The last thing you want is to be a single parent. Condoms break and birth control can fail. Even though the birth control pill can be 99.97% effective if you use it “perfectly,” it can fail as much as 8% amongst those who use it imperfectly, according to Wikipedia. Eight percent! There’s a reason why there’s a disclaimer with every package of any type of birth control; the statistics are real. Having been raised by a single parent I can tell you it’s far from ideal for both you and a child.
It won’t make him stay. If there’s a man in your life who loves you, he’s going to stay with you through the good times and bad, sickness and heath, job or no job, because he loves the person you are. A man who is willing to walk away from you because you won’t have sex with him is not with you because he loves the person you are. Should you date a guy who needs to “take you for a test-drive” before he’s willing to commit, let him go.
You’re worth more than your body. Let’s face it. The easiest thing is for someone to be attracted to you because you’re beautiful or well-dressed or successful or athletic or anything else that shows on the surface. Ask anyone, even men, and they’ll tell you that one’s physical appearance only goes so far. I’ve known more than one girl that lots of guys found “Hot!” or “sexy.” Yet, when the guys found out they were opportunistic, dishonest and materialistic they wouldn’t have anything to do with those girls. A man who loves you will grow more attracted to you the more he gets to know you. The woman that you are will be increasingly more beautiful to him.
Once you go there, you can never take it back. I’ve witnessed the regrets of some of my friends who’ve had sex with someone they wish they hadn’t. So great was their regret that they would literally hide whenever they’d see that person coming. While that’s a bit extreme, realize that when you’re in a relationship you can always choose as a couple to pick up the pace in your relationship. Remember that once things get sexual, it’s nearly impossible to slow things down.

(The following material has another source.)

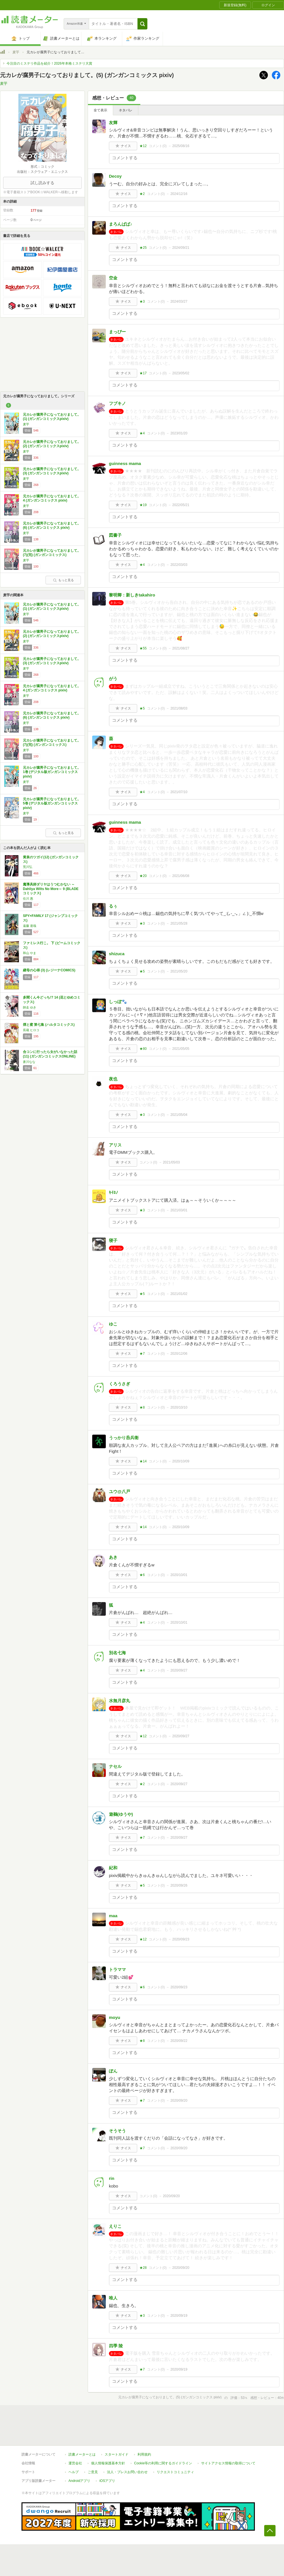 The height and width of the screenshot is (2576, 284). What do you see at coordinates (178, 433) in the screenshot?
I see `2023/01/20` at bounding box center [178, 433].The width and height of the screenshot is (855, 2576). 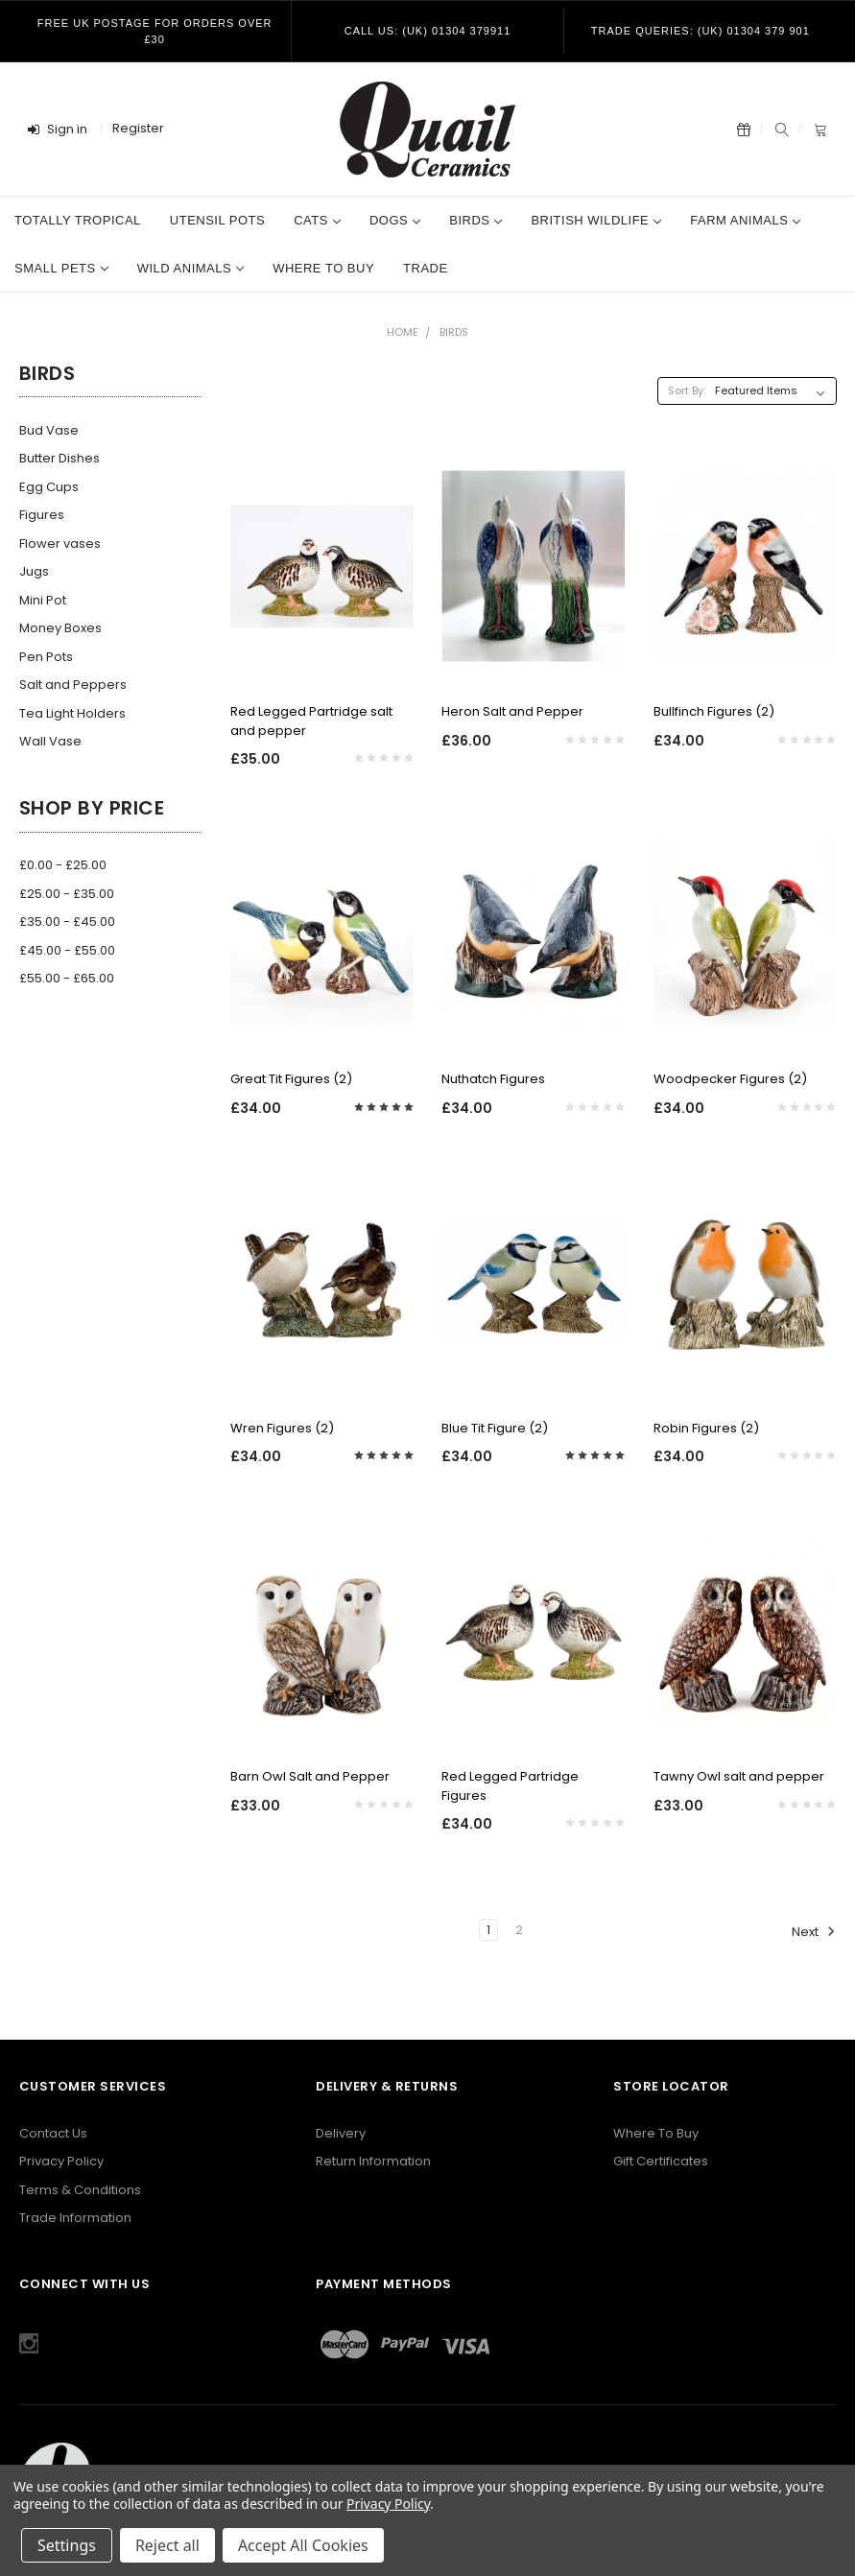 I want to click on Register, so click(x=138, y=128).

It makes a difference for the man you date. Unless he’s weird, there’s not a man on the planet that likes to imagine the woman he loves or is dating having sex with another guy. Even as a woman, I hate the idea of the man I love being with another woman. Imagine the security you bring to the table in your relationship if you’re the type of woman who demonstrates that you don’t have sex with every guy you date. There’s a lot of comfort in that.
There are my 11 reasons. I could actually come up with more. Keep in mind that I write these tips in the hopes that it could bring one woman closer to having the relationship she so deeply desires. That you’re reading this means you are a thinking individual capable of making your own choices. Think about what you’re doing. Always remember that you have a choice in relationship too.